I have a list of IDs that are not associated with any actual data. I have a SQL database that has a table for each of these IDs, and those tables have data that I would like to combine together into one large data frame based on the list of IDs that I have. I figured a for
loop would be needed for this, but I haven't been able to get it to work properly.
For example I have a list of IDs" 1,2,3,4,5
I have a SQL database with tables for each of these, and they also have other data associated with the IDs. Each ID has multiple rows and columns.

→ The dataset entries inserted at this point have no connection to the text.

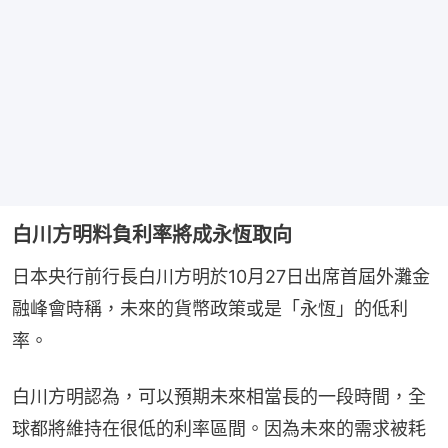
白川方明料負利率將成永恆取向
日本央行前行長白川方明於10月27日出席首屆外灘金
融峰會時稱，未來的貨幣政策或是「永恆」的低利
率。
白川方明認為，可以預期未來相當長的一段時間，全
球都將維持在很低的利率區間。因為未來的需求被耗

I would like my end product to be the combination of those rows and columns for the list of IDs to be in a single data frame in r. How could I do this? What is the most efficient way to do so?
#Example data set
library(lubridate)
date <- rep_len(seq(dmy("26-12-2010"), dmy("20-12-2011"), by = "days"), 500)
ID <- rep(seq(1, 5), 100)
df <- data.frame(date = date,
x = runif(length(date), min = 60000, max = 80000),
y = runif(length(date), min = 800000, max = 900000),
ID)
for (i in 1: length(ID)){
ID[i] <- dbReadTable(mydb, ID[i])
}
Thank you so much for your time.
I'll expand on my comment to finish the question.
IDs <- lapply(setNames(nm=ID), function(i) dbReadTable(mydb, i))
and then one of:
## base R
IDs <- Map(function(x, nm) transform(x, id = nm), IDs, names(IDs))
DF <- do.call(rbind, IDs)
## dplyr
DF <- dplyr::bind_rows(IDs, .id = "id")
## data.table
DF <- data.table::rbindlist(IDs, idcol = "id")
The addition of the "id"
column is to easily differentiate the rows based on the source ID
. If the table already includes that, then you can omit the Map
(base) and .id
/idcol
arguments.
(This assumes, btw, that all tables have the same exact structure: same column names and same data types.)